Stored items
****

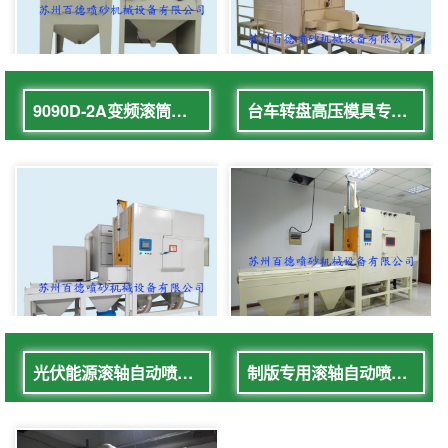
9090D-2A变频滚筒式自动喷砂机
台车转盘高压模具专用喷砂机
光伏能源滚轴自动喷砂机
制版专用滚轴自动喷砂机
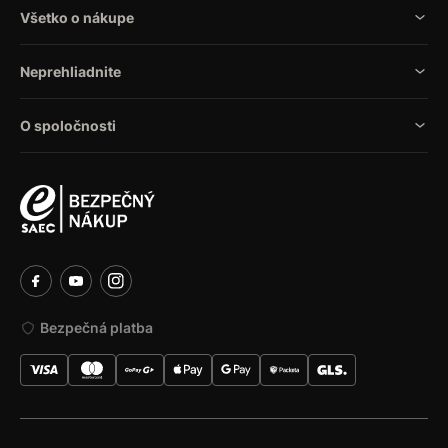
Všetko o nákupe
Neprehliadnite
O spoločnosti
Bezpečná platba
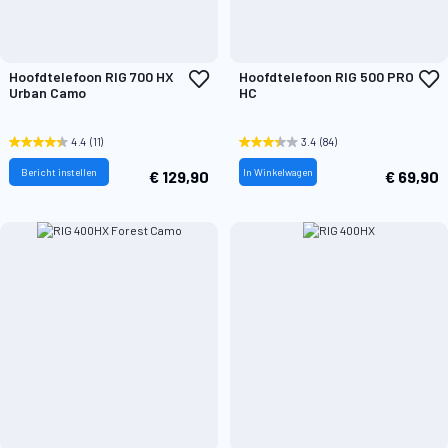
Voeg
V
Hoofdtelefoon RIG 700 HX
Hoofdtelefoon RIG 500 PRO
toe
t
Urban Camo
HC
aan
a
verlanglijst
v
4.4
(11)
3.4
(84)
Bericht instellen
In Winkelwagen
€ 129,90
€ 69,90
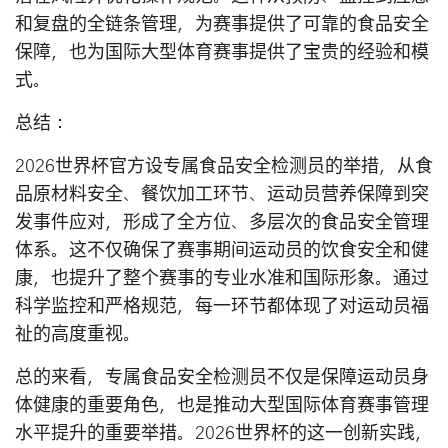
和复盘的全链条管理，为赛事提供了可靠的食品安全
保障，也为国际大型体育赛事提供了宝贵的经验和模
式。
总结：
2026世界杯官方设专属食品安全检测员的举措，从食
品原材料安全、餐饮加工环节、运动员营养保障到突
发事件应对，形成了全方位、多层次的食品安全管理
体系。这不仅确保了赛事期间运动员的饮食安全和健
康，也提升了整个赛事的专业水准和国际形象。通过
科学监控和严格规范，每一环节都体现了对运动员福
祉的高度重视。
总的来看，专属食品安全检测员不仅是保障运动员身
体健康的重要角色，也是推动大型国际体育赛事管理
水平提升的重要举措。2026世界杯的这一创新实践，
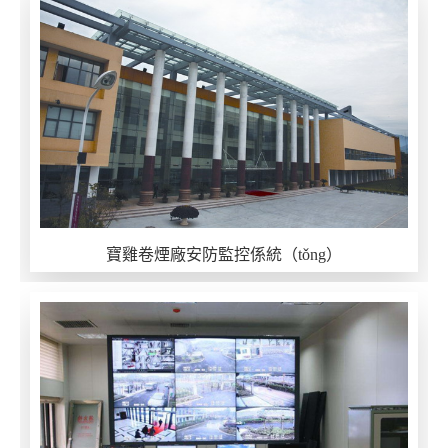
寶雞卷煙廠安防監控係統（tǒng）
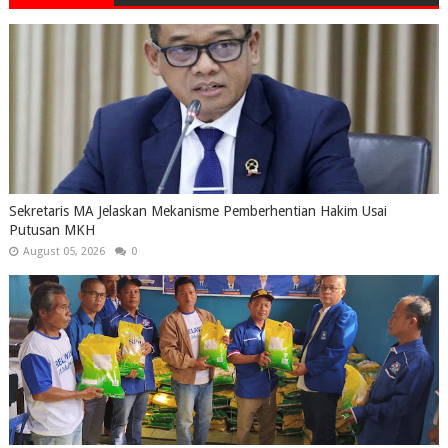
Sekretaris MA Jelaskan Mekanisme Pemberhentian Hakim Usai
Putusan MKH
August 05, 2026
0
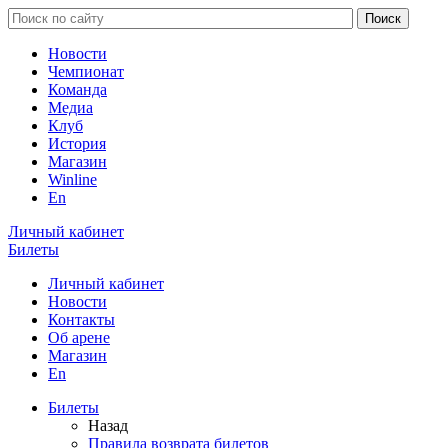
Новости
Чемпионат
Команда
Медиа
Клуб
История
Магазин
Winline
En
Личный кабинет
Билеты
Личный кабинет
Новости
Контакты
Об арене
Магазин
En
Билеты
Назад
Правила возврата билетов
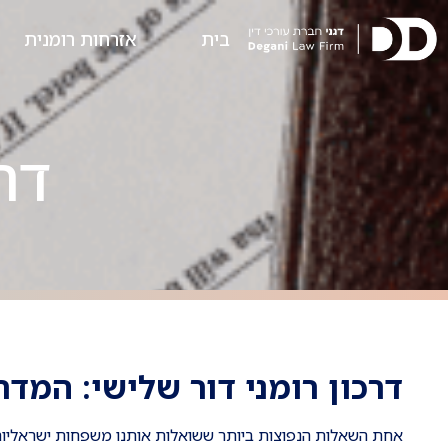
בית
אזרחות רומנית
דר
דרכון רומני דור שלישי: המד
אחת השאלות הנפוצות ביותר ששואלות אותנו משפחות ישראליות שמע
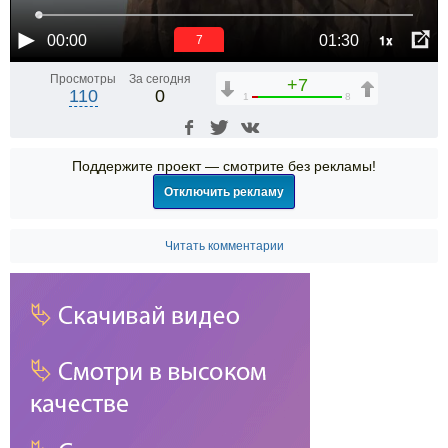
1x
00:00
01:30
6
Просмотры
За сегодня
+7
110
0
1
8
Поддержите проект — смотрите без рекламы!
Отключить рекламу
Читать комментарии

****

Task goal
Every line of the records above should be copied exactly, while the pictures are left behind.

Output of the exercise
9090D-2A变频滚筒式自动喷砂机
台车转盘高压模具专用喷砂机
光伏能源滚轴自动喷砂机
制版专用滚轴自动喷砂机
Všetko o nákupe
Neprehliadnite
O spoločnosti
Bezpečná platba
Voeg
V
Hoofdtelefoon RIG 700 HX
Hoofdtelefoon RIG 500 PRO
toe
t
Urban Camo
HC
aan
a
verlanglijst
v
4.4
(11)
3.4
(84)
Bericht instellen
In Winkelwagen
€ 129,90
€ 69,90
和复盘的全链条管理，为赛事提供了可靠的食品安全
保障，也为国际大型体育赛事提供了宝贵的经验和模
式。
总结：
2026世界杯官方设专属食品安全检测员的举措，从食
品原材料安全、餐饮加工环节、运动员营养保障到突
发事件应对，形成了全方位、多层次的食品安全管理
体系。这不仅确保了赛事期间运动员的饮食安全和健
康，也提升了整个赛事的专业水准和国际形象。通过
科学监控和严格规范，每一环节都体现了对运动员福
祉的高度重视。
总的来看，专属食品安全检测员不仅是保障运动员身
体健康的重要角色，也是推动大型国际体育赛事管理
水平提升的重要举措。2026世界杯的这一创新实践，
寶雞卷煙廠安防監控係統（tǒng）
Sekretaris MA Jelaskan Mekanisme Pemberhentian Hakim Usai
Putusan MKH
August 05, 2026
0
Новости
Чемпионат
Команда
Медиа
Клуб
История
Магазин
Winline
En
Личный кабинет
Билеты
Личный кабинет
Новости
Контакты
Об арене
Магазин
En
Билеты
Назад
Правила возврата билетов
בית
אזרחות רומנית
דר
דרכון רומני דור שלישי: המד
אחת השאלות הנפוצות ביותר ששואלות אותנו משפחות ישראליות שמע
1x
00:00
01:30
6
Просмотры
За сегодня
+7
110
0
1
8
Поддержите проект — смотрите без рекламы!
Отключить рекламу
Читать комментарии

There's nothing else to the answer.